WHAT TO PRODUCE: Keyword search on "Punjab": report each line of the records that contains it.

SOURCE INFORMATION:
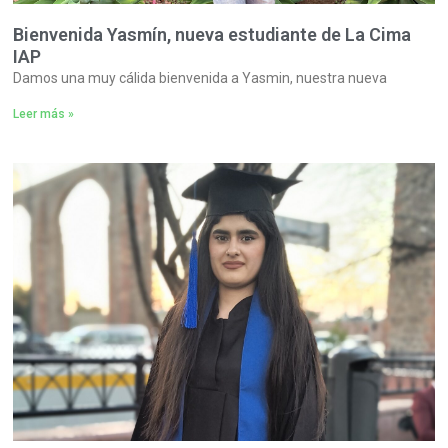
Bienvenida Yasmín, nueva estudiante de La Cima
IAP
Damos una muy cálida bienvenida a Yasmin, nuestra nueva
Leer más »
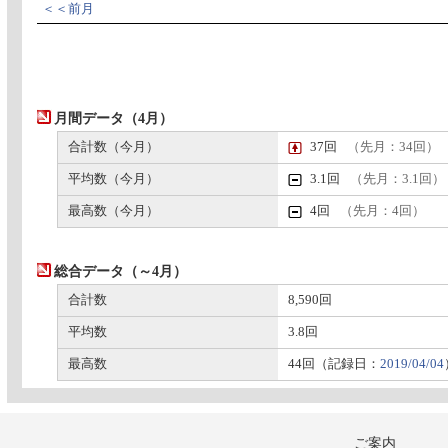
＜＜前月
月間データ（4月）
合計数（今月）
37回
（先月：34回）
平均数（今月）
3.1回
（先月：3.1回）
最高数（今月）
4回
（先月：4回）
総合データ（～4月）
合計数
8,590回
平均数
3.8回
最高数
44回（記録日：
2019/04/04
ご案内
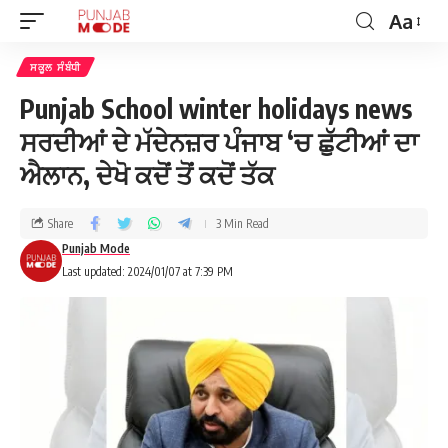
Aa
ਸਕੂਲ ਸੰਬੰਧੀ
Punjab School winter holidays news
ਸਰਦੀਆਂ ਦੇ ਮੱਦੇਨਜ਼ਰ ਪੰਜਾਬ ‘ਚ ਛੁੱਟੀਆਂ ਦਾ
ਐਲਾਨ, ਦੇਖੋ ਕਦੋਂ ਤੋਂ ਕਦੋਂ ਤੱਕ
Share
3 Min Read
Punjab Mode
Last updated: 2024/01/07 at 7:39 PM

PROBLEM SOLUTION:
Punjab School winter holidays news
Punjab Mode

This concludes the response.